> REQUIRED ACTION
Find each line in the records below that contains the word "Wall", and copy it out.

(Source data)
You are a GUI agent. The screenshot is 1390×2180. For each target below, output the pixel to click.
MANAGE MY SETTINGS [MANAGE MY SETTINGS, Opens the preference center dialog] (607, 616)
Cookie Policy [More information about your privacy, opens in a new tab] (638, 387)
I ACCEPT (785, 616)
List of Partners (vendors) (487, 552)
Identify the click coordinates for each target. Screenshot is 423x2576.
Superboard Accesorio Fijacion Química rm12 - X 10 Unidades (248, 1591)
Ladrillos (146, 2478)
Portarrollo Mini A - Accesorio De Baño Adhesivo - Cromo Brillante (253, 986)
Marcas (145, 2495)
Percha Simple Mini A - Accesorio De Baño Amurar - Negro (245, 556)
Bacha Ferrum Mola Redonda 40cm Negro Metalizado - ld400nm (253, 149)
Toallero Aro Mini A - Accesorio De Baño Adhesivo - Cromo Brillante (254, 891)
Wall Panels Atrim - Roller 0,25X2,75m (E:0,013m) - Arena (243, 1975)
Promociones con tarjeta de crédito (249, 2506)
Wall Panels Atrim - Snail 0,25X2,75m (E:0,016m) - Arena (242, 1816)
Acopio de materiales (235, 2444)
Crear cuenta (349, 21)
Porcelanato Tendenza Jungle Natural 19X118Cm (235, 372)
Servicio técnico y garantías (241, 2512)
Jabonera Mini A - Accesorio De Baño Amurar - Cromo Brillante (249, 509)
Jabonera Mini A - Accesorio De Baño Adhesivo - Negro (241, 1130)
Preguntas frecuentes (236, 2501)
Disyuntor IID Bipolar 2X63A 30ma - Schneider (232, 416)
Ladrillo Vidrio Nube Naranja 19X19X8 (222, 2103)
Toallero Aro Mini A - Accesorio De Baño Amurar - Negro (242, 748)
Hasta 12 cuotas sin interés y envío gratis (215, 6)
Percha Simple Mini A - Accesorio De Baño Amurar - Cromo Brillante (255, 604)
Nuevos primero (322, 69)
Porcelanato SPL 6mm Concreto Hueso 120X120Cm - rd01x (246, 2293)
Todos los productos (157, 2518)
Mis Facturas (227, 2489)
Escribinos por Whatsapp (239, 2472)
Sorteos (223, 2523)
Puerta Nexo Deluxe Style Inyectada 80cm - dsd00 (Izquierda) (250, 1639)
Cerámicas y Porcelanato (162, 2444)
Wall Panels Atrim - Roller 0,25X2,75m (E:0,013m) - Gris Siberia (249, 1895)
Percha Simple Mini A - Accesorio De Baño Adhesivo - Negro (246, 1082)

> RESPONSE AREA
Wall Panels Atrim - Roller 0,25X2,75m (E:0,013m) - Arena (243, 1975)
Wall Panels Atrim - Snail 0,25X2,75m (E:0,016m) - Arena (242, 1816)
Wall Panels Atrim - Roller 0,25X2,75m (E:0,013m) - Gris Siberia (249, 1895)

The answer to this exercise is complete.